TASK INSTRUCTIONS: Transcribe exactly the lines from the first line of the records through the line containing "Seneste indlæg", and leave out every picture.

Source records:
※

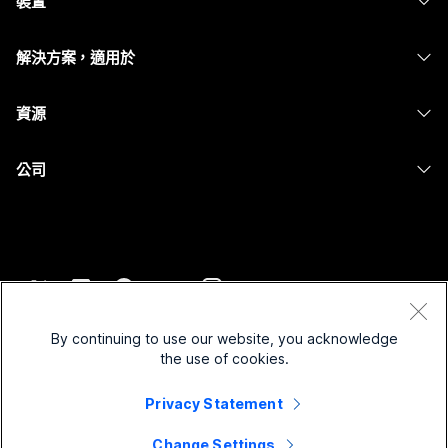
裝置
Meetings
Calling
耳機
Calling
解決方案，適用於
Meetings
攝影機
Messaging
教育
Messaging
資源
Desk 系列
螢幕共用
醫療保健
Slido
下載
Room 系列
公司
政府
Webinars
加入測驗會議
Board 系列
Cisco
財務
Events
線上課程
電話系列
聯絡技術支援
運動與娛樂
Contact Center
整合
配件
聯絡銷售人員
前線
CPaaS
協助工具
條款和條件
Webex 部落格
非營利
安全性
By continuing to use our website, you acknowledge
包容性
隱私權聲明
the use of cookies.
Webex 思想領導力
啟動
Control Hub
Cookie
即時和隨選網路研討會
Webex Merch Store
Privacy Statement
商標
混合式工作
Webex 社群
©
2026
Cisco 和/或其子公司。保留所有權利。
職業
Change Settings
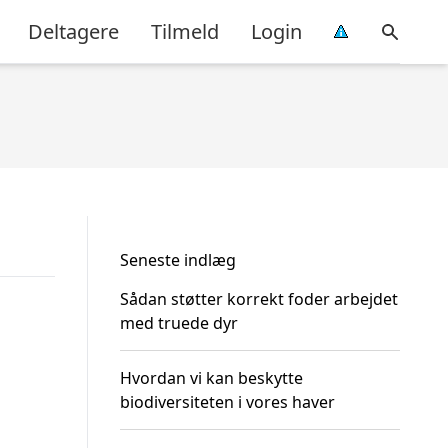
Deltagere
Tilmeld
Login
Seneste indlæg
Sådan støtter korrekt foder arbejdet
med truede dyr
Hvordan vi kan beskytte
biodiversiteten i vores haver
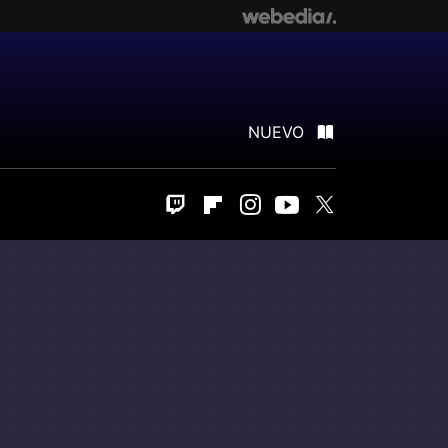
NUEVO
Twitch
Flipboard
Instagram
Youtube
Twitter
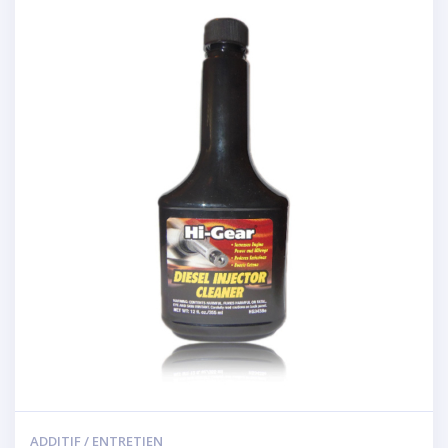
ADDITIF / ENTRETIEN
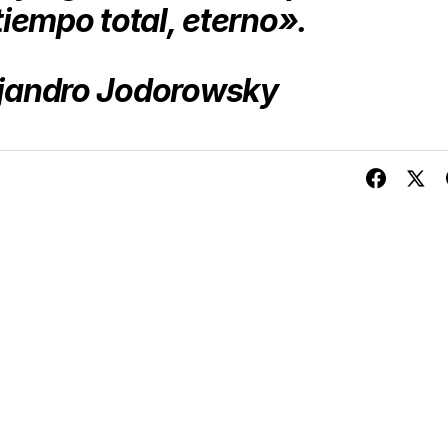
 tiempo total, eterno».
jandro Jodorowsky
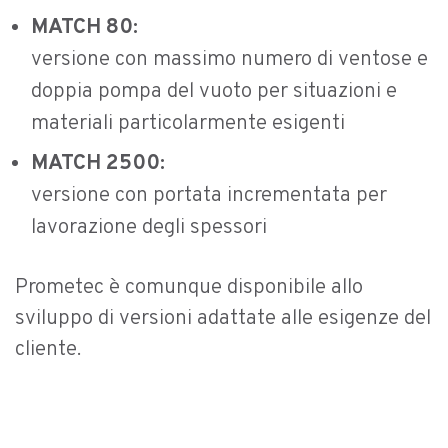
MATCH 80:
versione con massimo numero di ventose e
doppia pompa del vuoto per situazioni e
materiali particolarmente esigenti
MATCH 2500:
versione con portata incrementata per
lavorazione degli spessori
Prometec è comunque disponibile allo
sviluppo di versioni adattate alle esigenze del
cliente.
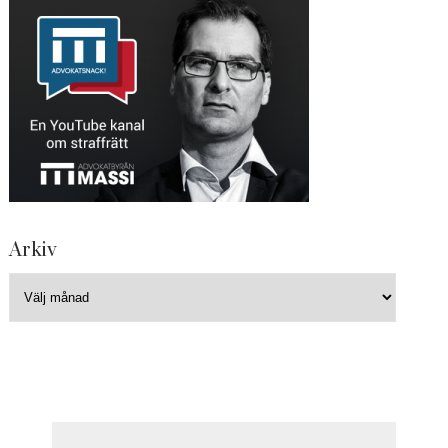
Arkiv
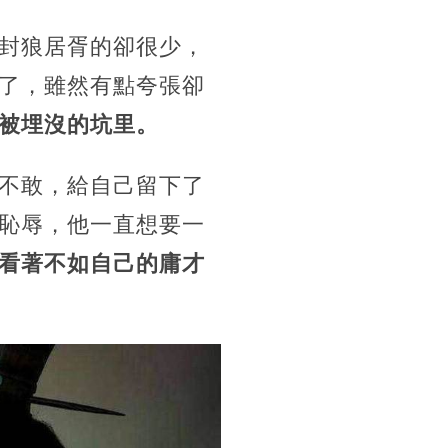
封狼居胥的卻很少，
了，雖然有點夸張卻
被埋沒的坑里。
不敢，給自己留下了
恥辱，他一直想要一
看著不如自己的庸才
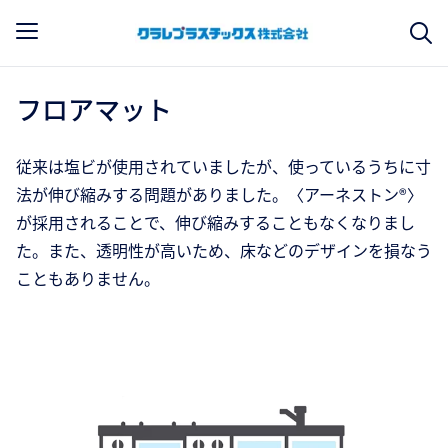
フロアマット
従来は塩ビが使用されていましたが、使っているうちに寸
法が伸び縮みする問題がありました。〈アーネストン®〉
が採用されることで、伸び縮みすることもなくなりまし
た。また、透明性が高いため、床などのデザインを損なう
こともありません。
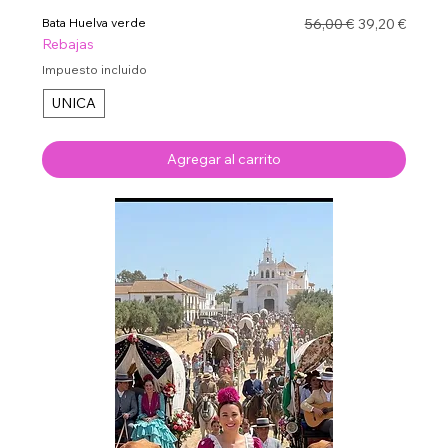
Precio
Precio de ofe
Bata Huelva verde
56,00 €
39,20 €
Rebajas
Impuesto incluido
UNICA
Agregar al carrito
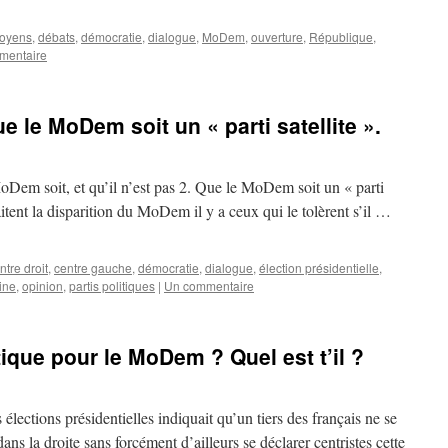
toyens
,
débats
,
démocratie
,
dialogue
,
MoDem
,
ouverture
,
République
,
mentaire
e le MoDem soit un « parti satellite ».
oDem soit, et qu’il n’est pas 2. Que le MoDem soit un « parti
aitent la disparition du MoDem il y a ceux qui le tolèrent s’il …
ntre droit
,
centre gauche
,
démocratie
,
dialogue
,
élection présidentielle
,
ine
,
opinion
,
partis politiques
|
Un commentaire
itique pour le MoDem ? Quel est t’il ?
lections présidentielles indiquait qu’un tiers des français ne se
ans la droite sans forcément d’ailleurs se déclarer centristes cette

※

ANSWER TO THIS PROBLEM:
裝置
Meetings
Calling
耳機
Calling
解決方案，適用於
Meetings
攝影機
Messaging
教育
Messaging
資源
Desk 系列
螢幕共用
醫療保健
Slido
下載
Room 系列
公司
政府
Webinars
加入測驗會議
Board 系列
Cisco
財務
Events
線上課程
電話系列
聯絡技術支援
運動與娛樂
Contact Center
整合
配件
聯絡銷售人員
前線
CPaaS
協助工具
條款和條件
Webex 部落格
非營利
安全性
By continuing to use our website, you acknowledge
包容性
隱私權聲明
the use of cookies.
Webex 思想領導力
啟動
Control Hub
Cookie
即時和隨選網路研討會
Webex Merch Store
Privacy Statement
商標
混合式工作
Webex 社群
©
2026
Cisco 和/或其子公司。保留所有權利。
職業
Change Settings
Deltagere
Tilmeld
Login
Seneste indlæg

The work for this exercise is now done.